## Dataset records
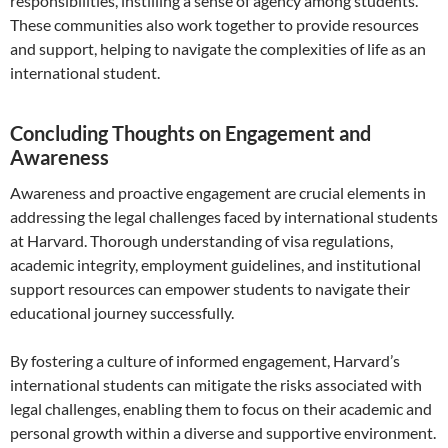
responsibilities, instilling a sense of agency among students.
These communities also work together to provide resources
and support, helping to navigate the complexities of life as an
international student.
Concluding Thoughts on Engagement and
Awareness
Awareness and proactive engagement are crucial elements in
addressing the legal challenges faced by international students
at Harvard. Thorough understanding of visa regulations,
academic integrity, employment guidelines, and institutional
support resources can empower students to navigate their
educational journey successfully.
By fostering a culture of informed engagement, Harvard’s
international students can mitigate the risks associated with
legal challenges, enabling them to focus on their academic and
personal growth within a diverse and supportive environment.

## To do
A faithful copy of the entries above is needed, one that contains no images.

## Expected output
responsibilities, instilling a sense of agency among students.
These communities also work together to provide resources
and support, helping to navigate the complexities of life as an
international student.
Concluding Thoughts on Engagement and
Awareness
Awareness and proactive engagement are crucial elements in
addressing the legal challenges faced by international students
at Harvard. Thorough understanding of visa regulations,
academic integrity, employment guidelines, and institutional
support resources can empower students to navigate their
educational journey successfully.
By fostering a culture of informed engagement, Harvard’s
international students can mitigate the risks associated with
legal challenges, enabling them to focus on their academic and
personal growth within a diverse and supportive environment.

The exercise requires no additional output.